EICAR has two basic limitations. First, detection testing of live virus samples cannot be accomplished with the EICAR file. The second limitation is your imagination. EICAR is clearly capable of much more than telling you if your scanner can detect the EICAR test file.

Going forward, I would ask the anti-virus industry to add two additional EICAR type tests. The first is boot sector testing. It is not unreasonable for users to wish to verify that boot sector scanning is functional. One anti-virus product was made available for public download and could not detect boot sector viruses on floppy disks that contained no files. Another product would not detect boot sector viruses if its on-access module was disabled. The anti-virus industry will continue to mandate the use of live boot sector viruses until there is a test that end-users can perform to verify boot sector detection without the use of infectious code. The second test would be an EICAR macro. This could be something as simple as a line of code reading Variable1=X5O!P%@AP[4\PZX54(P^)7CC)7}$EICAR-STANDARD-ANTIVIRUS-TEST-FILE!$H+H*.

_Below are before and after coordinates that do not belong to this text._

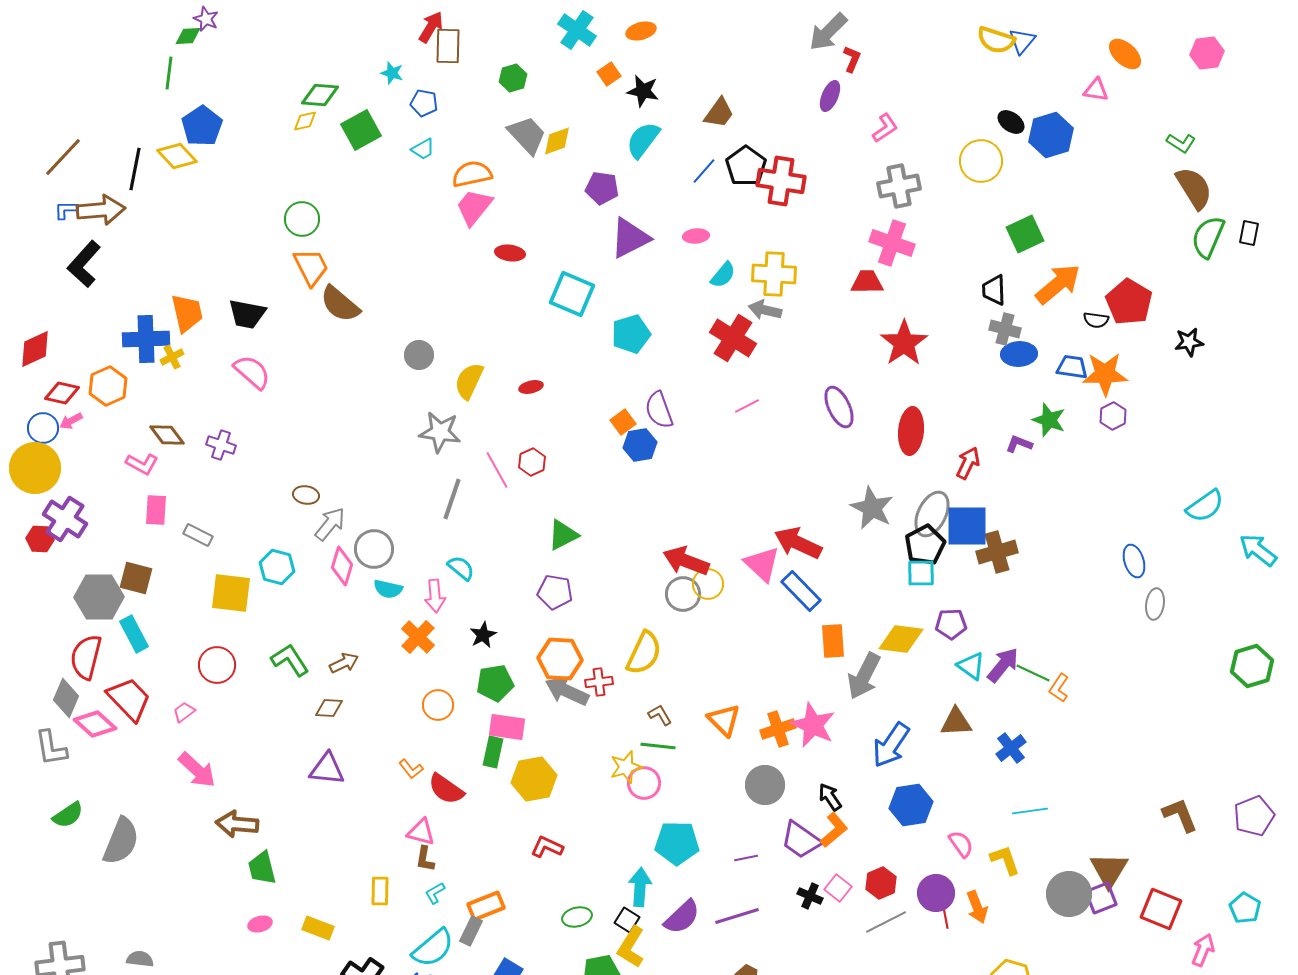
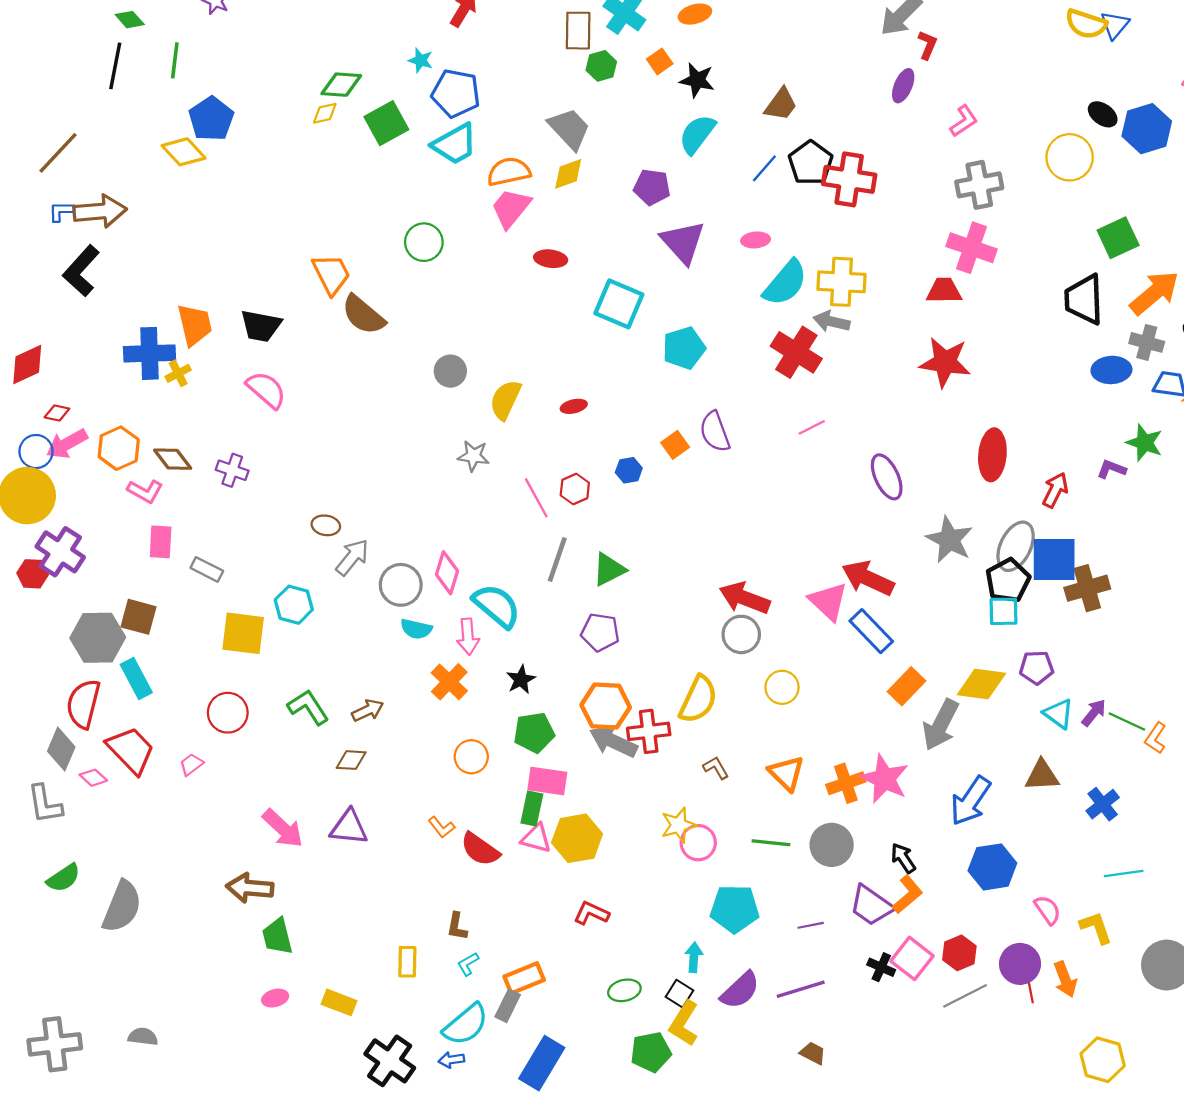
green diamond: (188, 36) -> (130, 20), moved, turned 52
brown rectangle: (448, 46) -> (578, 31), moved
green hexagon: (513, 78) -> (601, 66), moved
blue pentagon: (424, 103) -> (456, 93), size x1.6
yellow diamond: (557, 141) -> (568, 174), moved
cyan trapezoid: (423, 149) -> (455, 144), size x1.8
black line: (135, 169) -> (115, 66), moved
green circle: (302, 219) -> (424, 242), moved
purple triangle: (630, 238) -> (683, 242), turned -45
cyan semicircle: (723, 275) -> (785, 283), size x1.6
black trapezoid: (994, 290) -> (1084, 299), size x1.5
gray cross: (1005, 329) -> (1147, 342), moved
red star: (904, 343) -> (945, 362), moved, turned -30
orange hexagon: (108, 386) -> (119, 448), moved
red diamond: (62, 393) -> (57, 413), size x0.7
purple ellipse: (839, 407) -> (887, 477), moved
pink arrow: (71, 421) -> (67, 444), size x1.6
gray star: (440, 432) -> (473, 456), size x0.7
blue hexagon: (640, 445) -> (629, 470), moved, size x0.7
gray line: (452, 499) -> (557, 560), moved
pink diamond: (342, 566) -> (447, 573), moved
cyan semicircle: (461, 568) -> (497, 606), size x1.6
yellow circle: (708, 584) -> (782, 687), moved
orange rectangle: (833, 641) -> (907, 686), turned 48
purple arrow: (1003, 665) -> (1094, 713), size x0.7
red cross: (599, 682) -> (649, 731), size x1.4
pink diamond: (95, 724) -> (93, 778), size x0.6
green line: (658, 746) -> (771, 843), moved
pink arrow: (197, 770) -> (283, 828), moved
pink triangle: (421, 832) -> (536, 838), moved
cyan arrow: (640, 887) -> (694, 957), size x0.7
pink square: (838, 888) -> (912, 958), size x1.4

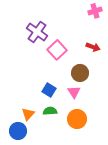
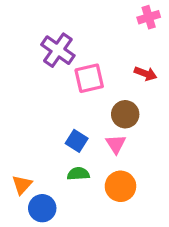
pink square: (57, 50) -> (89, 78), turned 30
orange triangle: (28, 114) -> (22, 185), moved
blue circle: (18, 131) -> (42, 208), moved

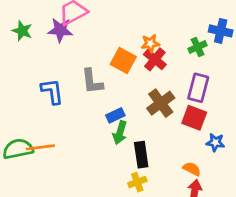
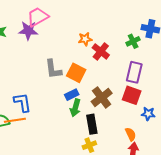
orange star: (150, 43) -> (85, 39), moved
orange square: (123, 61) -> (76, 73), moved
blue L-shape: (52, 91) -> (22, 102), moved
brown cross: (161, 103) -> (102, 97), moved
orange semicircle: (192, 169) -> (131, 134), turned 40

Again, this represents an opportunity for the anti-virus community to decrease the end-users' dependency on live viruses for testing. I have heard members of the anti-virus community speak out against these types of test files. The only argument I have heard stated against these two test types is that these types of test files are unneeded. I disagree, and if other end-users would also like to have safe tests for these areas that the EICAR test file cannot address, I encourage you to contact your anti-virus vendors. Ask them for either a test file to check macro detection and boot sector detection, or live boot sector and macro samples to test that their product is performing correctly. You are not likely to receive live samples from your anti-virus vendor, but the industry should be able to agree upon boot and macro tests and implement them.